All procedures were conducted following the policies of the Oswaldo Cruz Foundation and the National Ethical Council (CAAE: 59902816.7.0000.5091). The human protocols were developed in collaboration with the clinical research group from the Research Center for Tropical Medicine of Rondônia (CEPEM), which was in charge of enrolling patients in the study. Informed consent was obtained from all the patients.

For the animal study, procedures were performed following the principles of conduct of the Brazilian Practice Guide for the Care and Use of Animals for Scientific and Didactic Purposes of the National Council for the Control of Animal Experimentation (CONCEA). The protocols were approved by the Fiocruz Animal Experimentation Council (CEUA protocol LW15/20-2).

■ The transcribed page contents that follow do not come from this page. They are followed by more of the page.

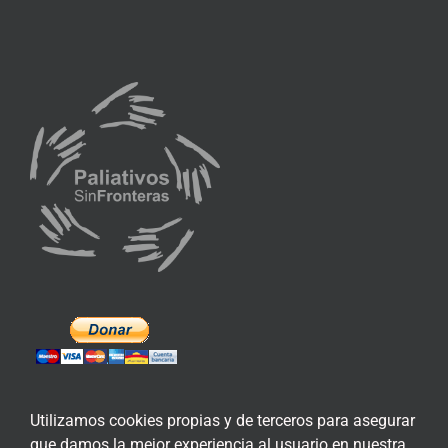
Utilizamos cookies propias y de terceros para asegurar
que damos la mejor experiencia al usuario en nuestra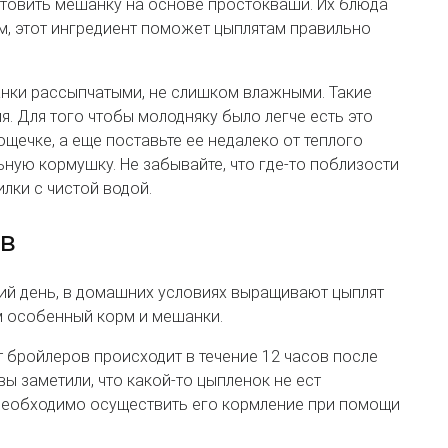
товить мешанку на основе простокваши. Их блюда
, этот ингредиент поможет цыплятам правильно
нки рассыпчатыми, не слишком влажными. Такие
я. Для того чтобы молодняку было легче есть это
щечке, а еще поставьте ее недалеко от теплого
ную кормушку. Не забывайте, что где-то поблизости
лки с чистой водой.
ов
ий день, в домашних условиях выращивают цыплят
м особенный корм и мешанки.
 бройлеров происходит в течение 12 часов после
 вы заметили, что какой-то цыпленок не ест
 необходимо осуществить его кормление при помощи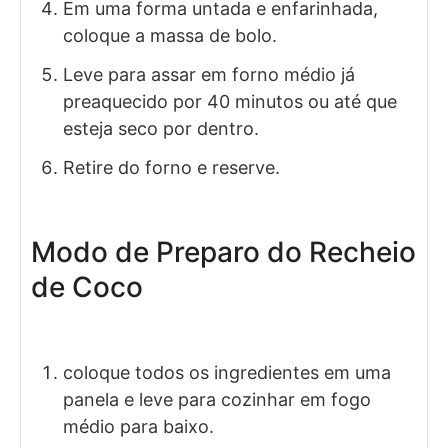
Em uma forma untada e enfarinhada,
coloque a massa de bolo.
Leve para assar em forno médio já
preaquecido por 40 minutos ou até que
esteja seco por dentro.
Retire do forno e reserve.
Modo de Preparo do Recheio
de Coco
coloque todos os ingredientes em uma
panela e leve para cozinhar em fogo
médio para baixo.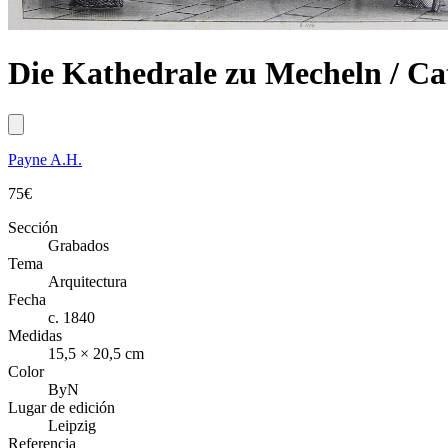
Die Kathedrale zu Mecheln / C
Payne A.H.
75
€
Sección
Grabados
Tema
Arquitectura
Fecha
c. 1840
Medidas
15,5 × 20,5 cm
Color
ByN
Lugar de edición
Leipzig
Referencia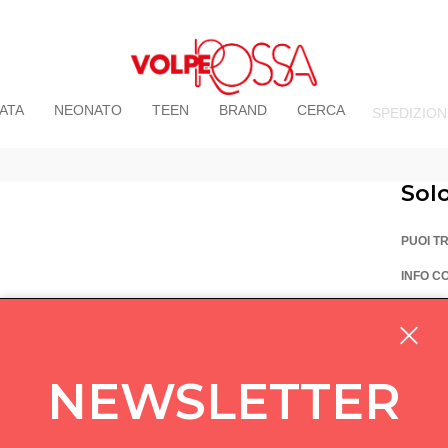
ATA
NEONATO
TEEN
BRAND
CERCA
SPEDIZION
Sol
PUOI T
INFO C
La Vo
Via Pi
custom
NEWSLETTER
05714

1. Collection of human blood samples and PBMC isolation

  1. Collect blood of Plasmodium-infected patients in a 10 mL evacuated blood collection tube with sodium heparin. As malaria patients display lymphopenia, there is a range of 5-9 x 106 peripheral blood mononuclear cells (PBMCs) in a 10 mL blood sample. Since CD8+ T cells or γδ T cells make up ~10% of PBMCs, preferably collect 50-100 mL of blood/patient.
    NOTE: A minimum of 1 x 105 effector cells/ condition should be considered.
  2. Calculate the percentage of iRBCs by blood smear as described below.
    1. Add 5 μL of total blood to a clear slide and prepare a blood smear. Perform Romanowsky-type panoptic fast stain or May-Günwald-Giemsa stain. Here, the panoptic fast stain kit is used, which is composed of three reagents: reagent A (fixation), reagent B (cytoplasmic stain), and reagent C (nuclear and cytoplasmic differential stain).
    2. Slowly dip the slide in solution A 10x, then 4x in solution B, and finally 10x in solution C. Drain out any excess reagent from the slides between solutions. After dipping in solution C, rinse the slide in running tap water and let it dry.
    3. Under an upright light microscope with a 100x oil immersion objective, count 1000 RBCs in sequential squares and calculate the percentage of parasitemia using the following equation:
      Equation 1
  3. Dilute 15 mL of blood in a 1:1 proportion in sterile phosphate-buffered saline (PBS).
  4. Add 15 mL of lymphocyte separation medium (density of 1.077g/mL) to a 50 mL tube. Carefully layer the 30 mL of diluted blood sample onto the centrifugation medium solution. When layering the sample, do not let the blood sample and lymphocyte separation medium mix.
  5. Centrifuge the tubes at 400 x g for 40 min at 22 °C, with low acceleration and no break setting.
  6. Draw off the upper layer containing plasma using a sterile pipette, leaving the mononuclear cell layer undisturbed. Transfer the layer of mononuclear cells (PBMCs) to a sterile tube using a sterile pipette.
  7. Do not discard the tube containing the blood pellet as it will be used later for infected RBC isolation. From this step, be sure to keep the RBCs at room temperature (RT). Never let them cool down.
  8. Wash the cells twice by adding PBS and centrifuge at 350 x g for 10 min, with break setting. Resuspend the cell pellet in 5 mL of RPMI medium supplemented with penicillin/streptomycin and 10% fetal bovine serum (FBS; complete medium).
  9. Count the PBMCs in the presence of trypan blue solution to check cell viability, using a hemacytometer (Neubauer chamber) or automated cell counter. Do not count the blue-stained cells as these represent dying cells, which absorb trypan blue.
  10. Adjust the cell concentration to 107 cells/mL using complete medium. Purify the desired cytotoxic lymphocyte populations (CD8+ T cells, NK cells, γδ T cells) using magnetic beads isolation as per reagent manufacturer protocol.

2. Human RBC isolation

NOTE: For human-infected RBC isolation, it is recommended to start with blood samples that have a minimum of 2% parasitemia, preferentially with more in the trophozoite/early schizont parasite stage.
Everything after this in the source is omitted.